_TASK PROMPT:_
In the records below, find the line that contains "OPINION (312, 1537)" and the line that contains "China (89, 101)". Set down exactly those lines and every line between them, and nothing more.

_DATA EXCERPTS:_
━━━━━━
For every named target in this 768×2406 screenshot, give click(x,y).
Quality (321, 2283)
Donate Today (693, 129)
━━━━━━
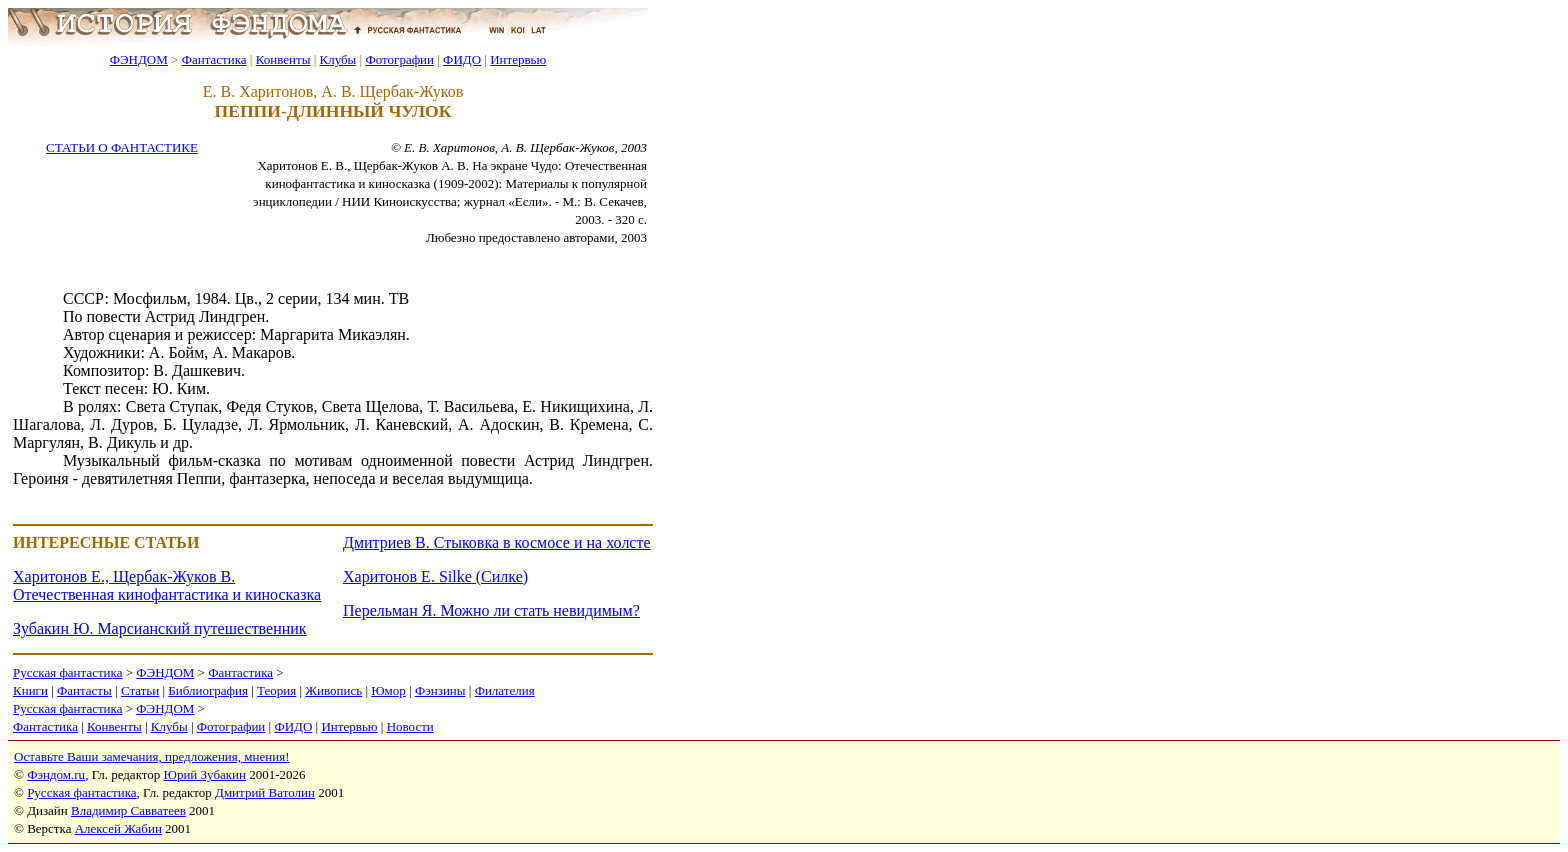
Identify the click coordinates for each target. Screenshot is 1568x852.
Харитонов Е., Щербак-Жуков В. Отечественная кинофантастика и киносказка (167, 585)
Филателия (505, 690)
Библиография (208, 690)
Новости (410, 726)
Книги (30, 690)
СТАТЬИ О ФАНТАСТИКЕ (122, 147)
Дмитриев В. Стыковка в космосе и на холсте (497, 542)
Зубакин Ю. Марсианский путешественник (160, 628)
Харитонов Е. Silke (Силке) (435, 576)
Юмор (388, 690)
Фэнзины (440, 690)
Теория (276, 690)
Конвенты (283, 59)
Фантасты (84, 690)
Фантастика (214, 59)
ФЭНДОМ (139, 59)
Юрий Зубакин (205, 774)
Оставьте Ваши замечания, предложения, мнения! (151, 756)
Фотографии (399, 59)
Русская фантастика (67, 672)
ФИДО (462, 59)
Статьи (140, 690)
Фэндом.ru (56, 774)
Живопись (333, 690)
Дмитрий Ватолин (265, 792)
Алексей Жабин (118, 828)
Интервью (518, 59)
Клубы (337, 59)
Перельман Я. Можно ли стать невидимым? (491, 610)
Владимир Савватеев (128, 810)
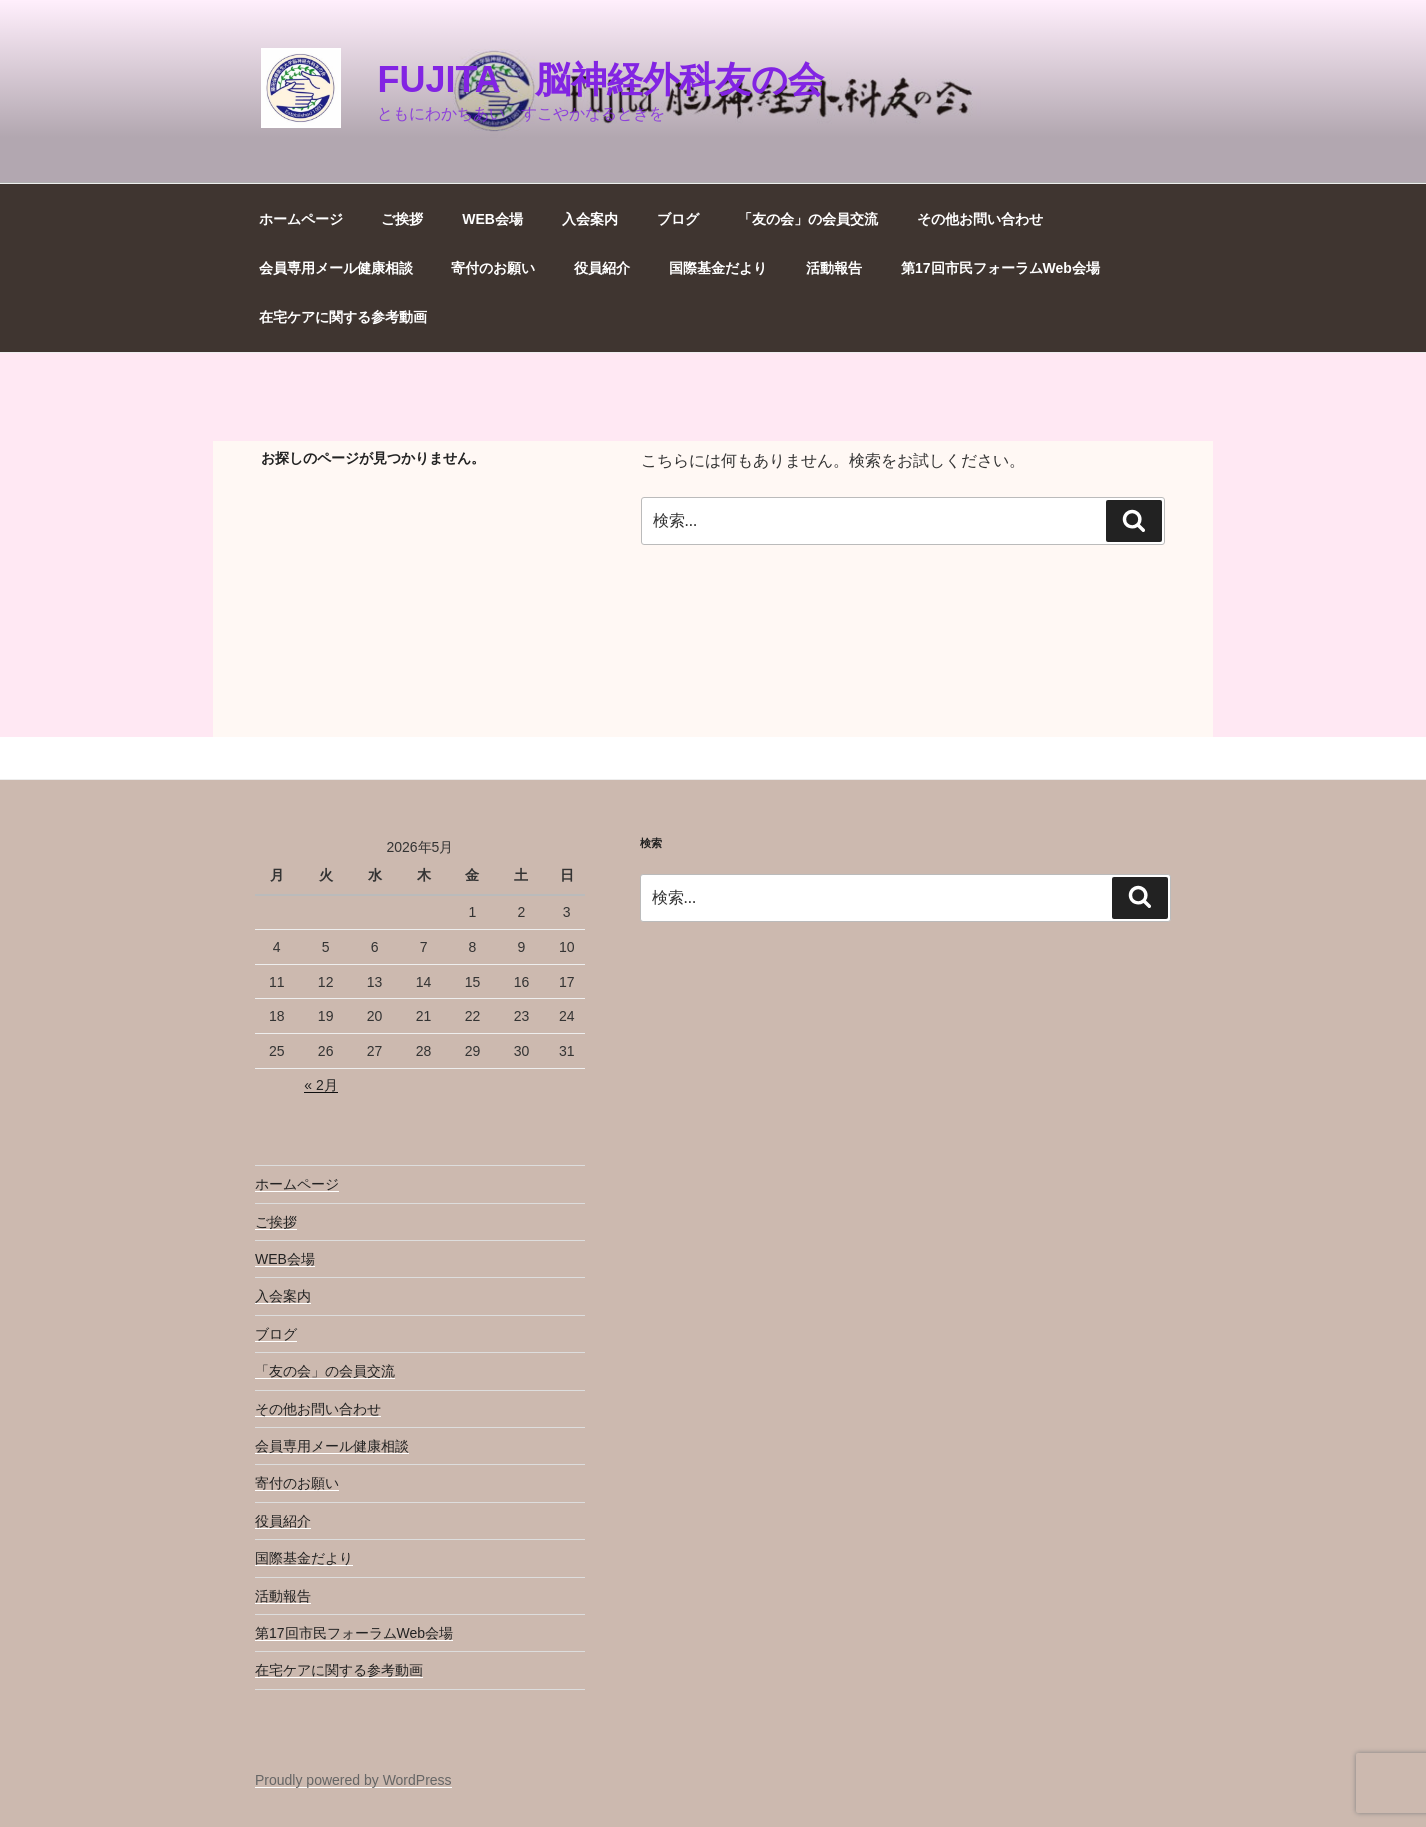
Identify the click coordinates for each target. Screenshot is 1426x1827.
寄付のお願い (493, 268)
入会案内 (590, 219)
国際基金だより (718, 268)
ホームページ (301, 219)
━━━━━━
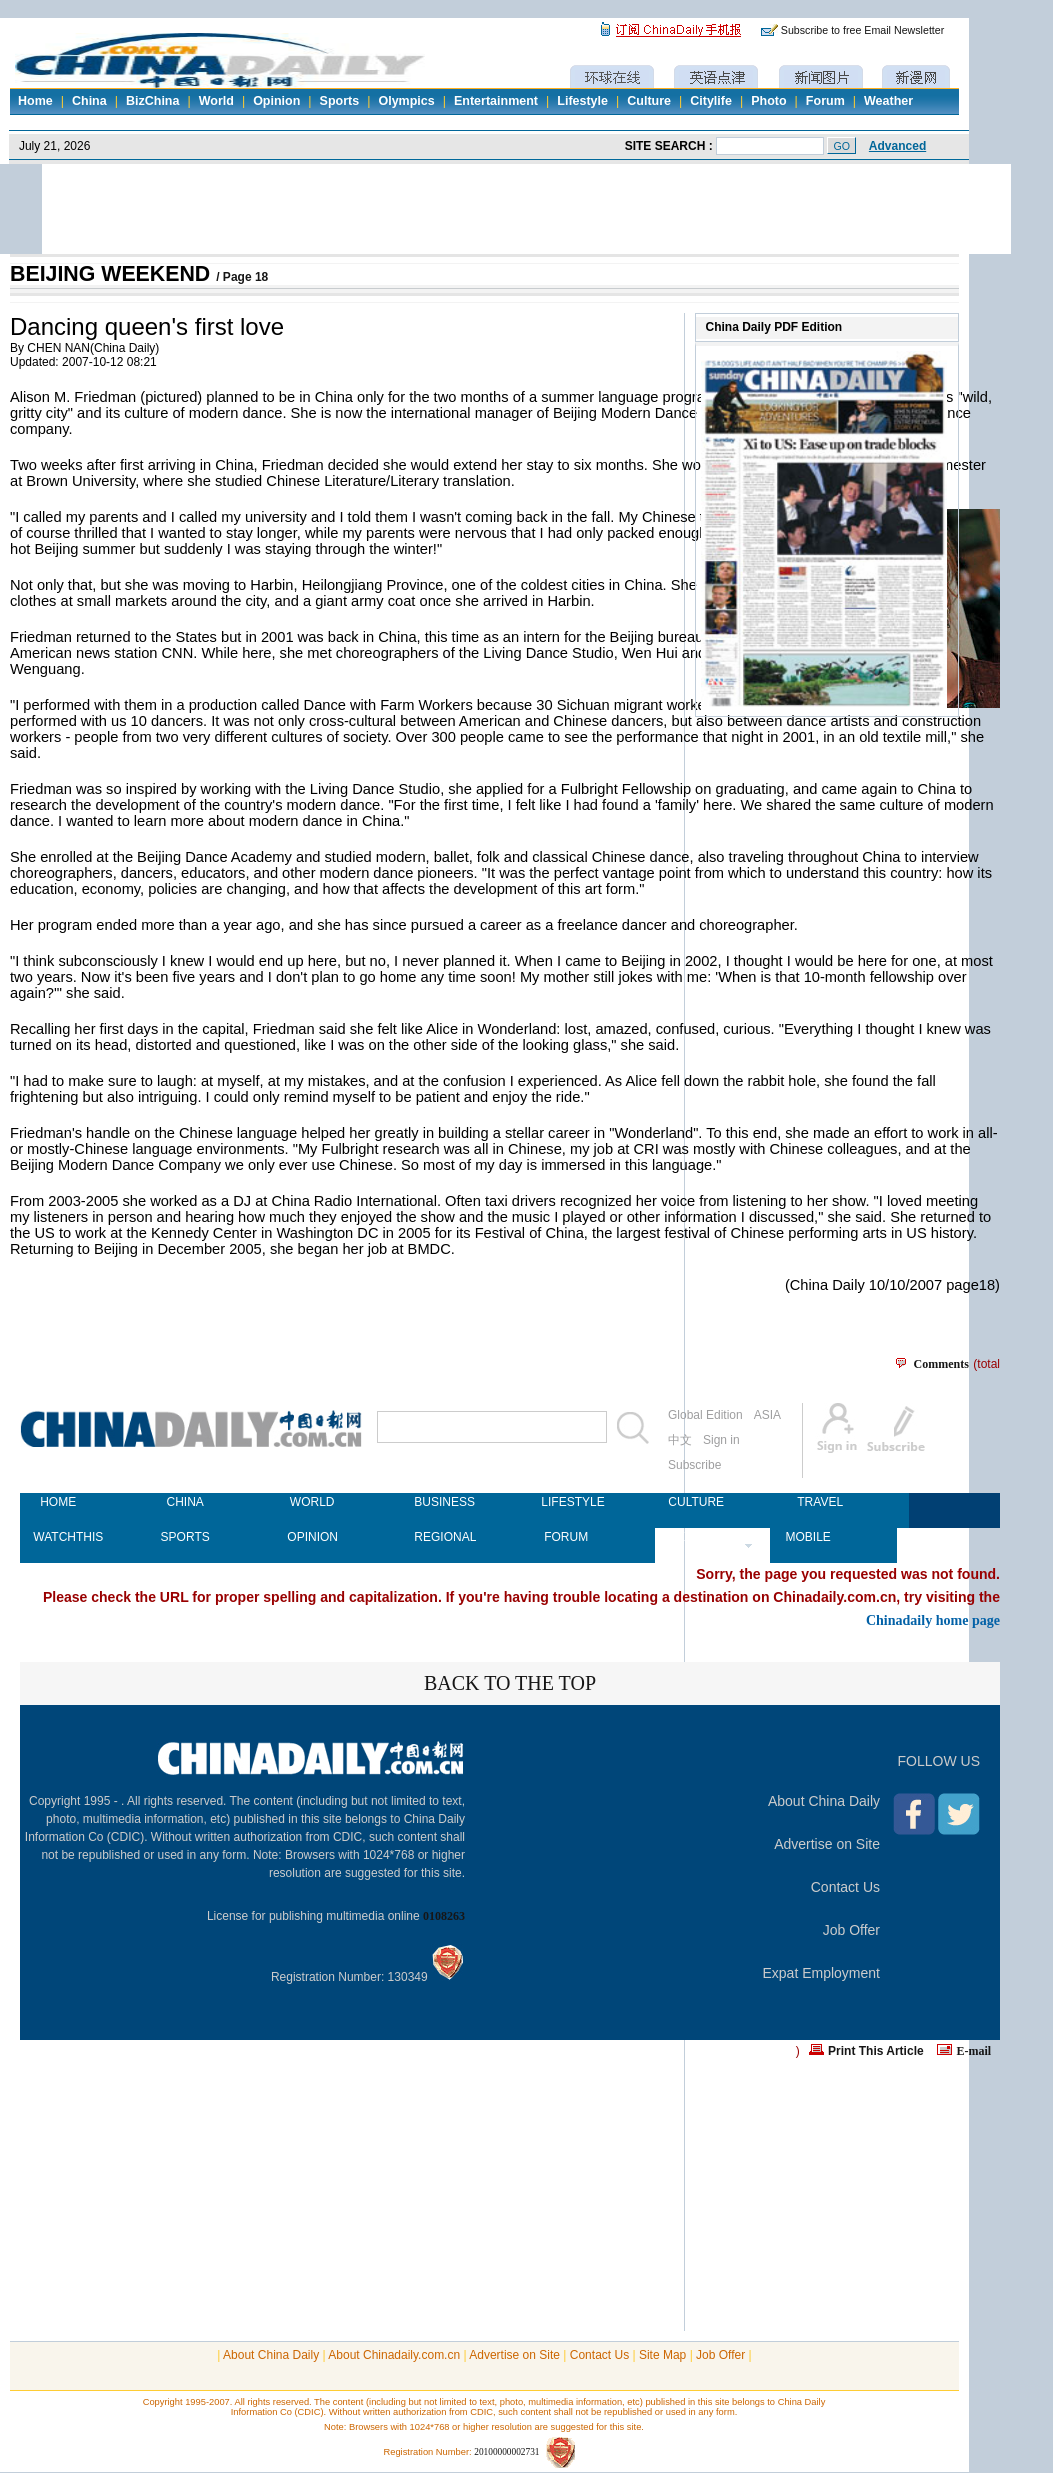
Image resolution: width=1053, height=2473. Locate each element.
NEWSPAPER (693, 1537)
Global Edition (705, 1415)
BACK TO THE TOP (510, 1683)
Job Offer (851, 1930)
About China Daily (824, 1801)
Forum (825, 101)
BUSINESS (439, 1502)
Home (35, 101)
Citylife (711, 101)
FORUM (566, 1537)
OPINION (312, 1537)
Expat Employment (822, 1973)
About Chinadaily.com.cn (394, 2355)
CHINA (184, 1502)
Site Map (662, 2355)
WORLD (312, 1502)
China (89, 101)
━━━━━━
_REPLY:_
OPINION (312, 1537)
Expat Employment (822, 1973)
About Chinadaily.com.cn (394, 2355)
CHINA (184, 1502)
Site Map (662, 2355)
WORLD (312, 1502)
China (89, 101)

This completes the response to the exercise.